The sad eyes of the well-dressed, neatly trimmed man looked oddly familiar, but it was his question that gave him away. “Found any little green men lately?”

Alexa couldn't believe it until she glanced at his convention badge. “Karl! It's been ages!” He had been scrawny and scruffy when they did astrobiology postdocs together a quarter-century ago. “What are you doing now?” She had lost track of him after she landed a tenure-track job.

“I gave up searching,” he said, the sadness in his voice matching that in his eyes.

“What happened to your models of how advanced civilizations would develop?”

“I never published anything,” he said. “After the fellowship fell through, I got a job building computer models of economic trends. It pays the bills. I talked about long-term market models here at the Futures conference.”

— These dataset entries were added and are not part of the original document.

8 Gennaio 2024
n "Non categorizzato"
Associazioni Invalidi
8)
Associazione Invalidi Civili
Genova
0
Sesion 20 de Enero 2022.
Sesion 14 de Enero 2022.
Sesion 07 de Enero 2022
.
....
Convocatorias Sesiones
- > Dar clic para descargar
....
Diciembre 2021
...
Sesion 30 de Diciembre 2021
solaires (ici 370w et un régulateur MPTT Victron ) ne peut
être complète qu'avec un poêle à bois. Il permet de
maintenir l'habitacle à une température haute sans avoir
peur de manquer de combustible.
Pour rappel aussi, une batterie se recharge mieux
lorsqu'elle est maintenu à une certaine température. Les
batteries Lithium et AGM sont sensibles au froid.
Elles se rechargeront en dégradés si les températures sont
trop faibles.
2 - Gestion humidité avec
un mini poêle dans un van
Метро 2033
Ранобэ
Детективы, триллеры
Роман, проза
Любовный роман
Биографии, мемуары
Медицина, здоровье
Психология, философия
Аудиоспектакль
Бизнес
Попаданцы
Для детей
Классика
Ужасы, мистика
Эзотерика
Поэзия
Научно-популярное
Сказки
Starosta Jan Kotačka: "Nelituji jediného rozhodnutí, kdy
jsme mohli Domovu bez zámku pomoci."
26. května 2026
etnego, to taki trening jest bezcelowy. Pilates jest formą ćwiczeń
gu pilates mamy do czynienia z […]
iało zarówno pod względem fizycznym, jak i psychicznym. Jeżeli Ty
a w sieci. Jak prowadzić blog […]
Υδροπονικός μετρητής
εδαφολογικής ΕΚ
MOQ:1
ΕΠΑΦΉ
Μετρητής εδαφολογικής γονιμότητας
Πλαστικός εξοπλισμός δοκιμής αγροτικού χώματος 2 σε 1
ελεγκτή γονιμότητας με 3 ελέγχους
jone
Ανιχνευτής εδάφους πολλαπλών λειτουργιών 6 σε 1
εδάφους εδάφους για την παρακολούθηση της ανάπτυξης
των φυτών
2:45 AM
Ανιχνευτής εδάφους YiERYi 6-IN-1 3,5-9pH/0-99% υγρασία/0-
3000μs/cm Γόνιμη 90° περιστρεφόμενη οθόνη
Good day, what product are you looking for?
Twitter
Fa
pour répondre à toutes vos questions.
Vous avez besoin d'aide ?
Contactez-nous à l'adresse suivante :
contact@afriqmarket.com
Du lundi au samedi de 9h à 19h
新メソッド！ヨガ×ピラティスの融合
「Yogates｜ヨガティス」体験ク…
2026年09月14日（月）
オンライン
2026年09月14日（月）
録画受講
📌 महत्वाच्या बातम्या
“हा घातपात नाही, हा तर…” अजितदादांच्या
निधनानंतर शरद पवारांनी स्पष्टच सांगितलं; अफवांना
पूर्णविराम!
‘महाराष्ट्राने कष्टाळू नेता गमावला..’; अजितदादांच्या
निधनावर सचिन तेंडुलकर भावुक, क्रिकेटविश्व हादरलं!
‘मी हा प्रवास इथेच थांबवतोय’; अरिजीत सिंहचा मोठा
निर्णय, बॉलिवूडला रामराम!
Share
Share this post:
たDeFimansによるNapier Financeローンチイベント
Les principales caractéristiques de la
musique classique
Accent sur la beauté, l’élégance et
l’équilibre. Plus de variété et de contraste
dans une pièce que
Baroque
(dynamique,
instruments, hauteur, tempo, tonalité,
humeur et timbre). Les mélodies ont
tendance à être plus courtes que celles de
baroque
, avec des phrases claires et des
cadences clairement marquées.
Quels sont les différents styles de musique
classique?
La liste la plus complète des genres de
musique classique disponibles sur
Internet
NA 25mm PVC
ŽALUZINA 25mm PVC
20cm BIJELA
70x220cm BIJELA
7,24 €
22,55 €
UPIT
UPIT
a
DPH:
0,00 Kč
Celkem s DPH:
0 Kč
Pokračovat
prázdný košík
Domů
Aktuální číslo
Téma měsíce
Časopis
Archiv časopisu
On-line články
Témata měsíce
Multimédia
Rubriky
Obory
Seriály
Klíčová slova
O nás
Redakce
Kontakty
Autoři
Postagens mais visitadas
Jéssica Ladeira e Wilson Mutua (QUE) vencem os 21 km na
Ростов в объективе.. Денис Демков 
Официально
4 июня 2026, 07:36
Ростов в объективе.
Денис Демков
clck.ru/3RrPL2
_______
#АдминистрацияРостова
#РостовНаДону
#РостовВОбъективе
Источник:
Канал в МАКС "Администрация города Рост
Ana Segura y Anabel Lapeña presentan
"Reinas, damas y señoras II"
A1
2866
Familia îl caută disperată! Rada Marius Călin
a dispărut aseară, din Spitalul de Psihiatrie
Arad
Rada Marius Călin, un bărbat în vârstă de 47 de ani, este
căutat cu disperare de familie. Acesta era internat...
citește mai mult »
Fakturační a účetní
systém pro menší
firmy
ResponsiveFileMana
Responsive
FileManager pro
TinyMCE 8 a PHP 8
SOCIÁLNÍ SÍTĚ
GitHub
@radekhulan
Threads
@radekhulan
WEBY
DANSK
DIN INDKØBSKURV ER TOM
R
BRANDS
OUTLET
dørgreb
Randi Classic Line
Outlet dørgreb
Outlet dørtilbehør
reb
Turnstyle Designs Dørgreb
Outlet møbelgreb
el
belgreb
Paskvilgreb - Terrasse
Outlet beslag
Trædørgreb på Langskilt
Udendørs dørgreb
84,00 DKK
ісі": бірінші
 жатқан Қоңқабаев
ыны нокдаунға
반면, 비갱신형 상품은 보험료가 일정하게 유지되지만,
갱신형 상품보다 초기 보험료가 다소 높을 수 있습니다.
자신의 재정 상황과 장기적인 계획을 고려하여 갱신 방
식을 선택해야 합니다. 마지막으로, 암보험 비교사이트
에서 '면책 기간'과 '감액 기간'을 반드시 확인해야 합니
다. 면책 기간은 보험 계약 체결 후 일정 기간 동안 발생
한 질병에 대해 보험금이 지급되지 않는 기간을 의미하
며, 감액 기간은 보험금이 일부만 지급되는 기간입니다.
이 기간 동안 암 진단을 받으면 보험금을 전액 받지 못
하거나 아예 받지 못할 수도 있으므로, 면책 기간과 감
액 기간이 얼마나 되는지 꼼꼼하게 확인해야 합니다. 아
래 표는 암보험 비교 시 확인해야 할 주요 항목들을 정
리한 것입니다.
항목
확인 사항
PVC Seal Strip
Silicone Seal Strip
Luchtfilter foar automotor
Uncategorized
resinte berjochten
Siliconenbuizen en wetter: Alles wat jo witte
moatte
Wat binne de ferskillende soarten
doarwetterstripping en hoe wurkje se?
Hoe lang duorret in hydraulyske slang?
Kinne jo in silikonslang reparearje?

“Oh?” Alexa hadn't noticed his name.

“It was in the business sessions. I wouldn't expect you to notice. I saw you were in the far-future session, so I decided to come. I owe you something.”

Credit: JACEY

Alexa looked at him blankly.

“I didn't think you would remember. We bet a meal on who would get a job first. When you did, I was too broke to take you to McDonald's. I can afford a nice dinner now, and I want to hear what you're doing.”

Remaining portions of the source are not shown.